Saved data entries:
..............................

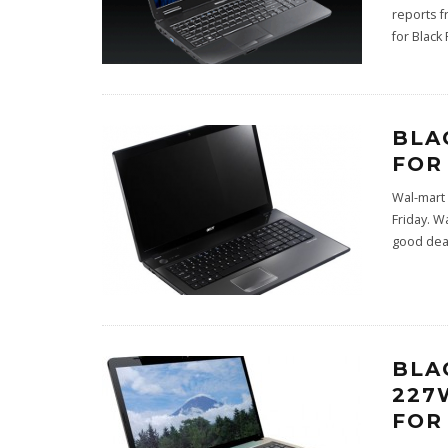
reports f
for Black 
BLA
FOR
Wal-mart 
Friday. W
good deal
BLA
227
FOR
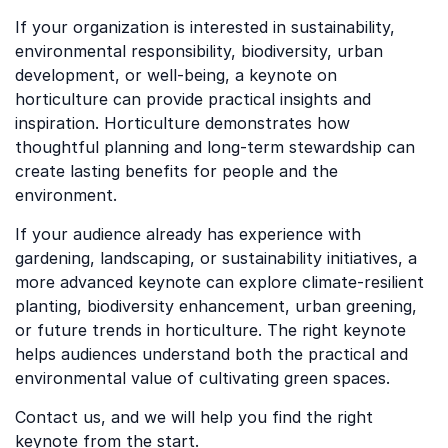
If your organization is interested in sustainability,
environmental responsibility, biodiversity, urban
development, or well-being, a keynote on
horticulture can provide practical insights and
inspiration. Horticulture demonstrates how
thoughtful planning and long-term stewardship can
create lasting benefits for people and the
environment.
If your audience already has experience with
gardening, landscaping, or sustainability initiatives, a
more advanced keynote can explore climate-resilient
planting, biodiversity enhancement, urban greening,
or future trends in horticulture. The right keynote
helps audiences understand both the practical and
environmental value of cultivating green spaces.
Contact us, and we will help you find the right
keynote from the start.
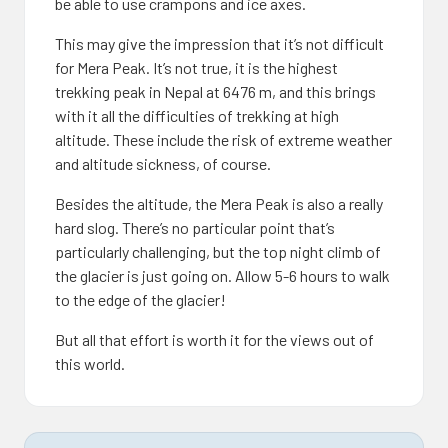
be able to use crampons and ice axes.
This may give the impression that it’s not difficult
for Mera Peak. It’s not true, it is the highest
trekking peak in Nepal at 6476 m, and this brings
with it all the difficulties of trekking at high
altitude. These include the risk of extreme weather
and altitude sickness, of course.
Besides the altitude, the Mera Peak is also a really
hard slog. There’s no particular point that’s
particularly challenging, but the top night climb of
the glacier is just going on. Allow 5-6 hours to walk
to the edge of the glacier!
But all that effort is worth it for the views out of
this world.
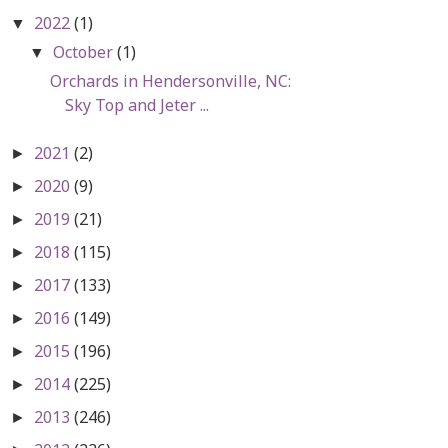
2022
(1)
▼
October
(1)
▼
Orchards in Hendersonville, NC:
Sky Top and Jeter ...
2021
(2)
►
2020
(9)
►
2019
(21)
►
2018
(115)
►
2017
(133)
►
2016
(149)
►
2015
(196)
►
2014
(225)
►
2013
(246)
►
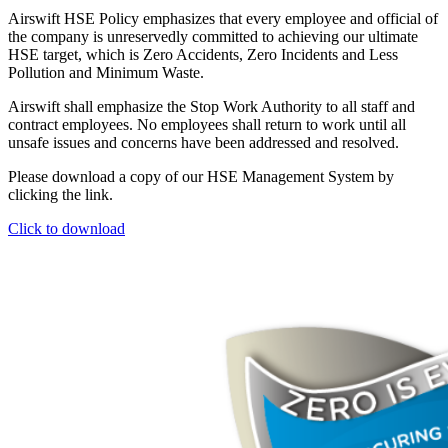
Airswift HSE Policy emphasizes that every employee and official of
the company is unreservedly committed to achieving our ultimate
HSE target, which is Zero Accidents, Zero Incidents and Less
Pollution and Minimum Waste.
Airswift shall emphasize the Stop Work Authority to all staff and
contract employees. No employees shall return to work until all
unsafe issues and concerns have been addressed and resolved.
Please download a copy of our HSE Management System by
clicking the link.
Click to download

..............................

### Your task
Print, from the entries above, the line with "If your organization", the line with "planting, biodiversity enhancement, urban" and all lines between them, exactly and with nothing else.

### Your response
If your organization is interested in sustainability,
environmental responsibility, biodiversity, urban
development, or well-being, a keynote on
horticulture can provide practical insights and
inspiration. Horticulture demonstrates how
thoughtful planning and long-term stewardship can
create lasting benefits for people and the
environment.
If your audience already has experience with
gardening, landscaping, or sustainability initiatives, a
more advanced keynote can explore climate-resilient
planting, biodiversity enhancement, urban greening,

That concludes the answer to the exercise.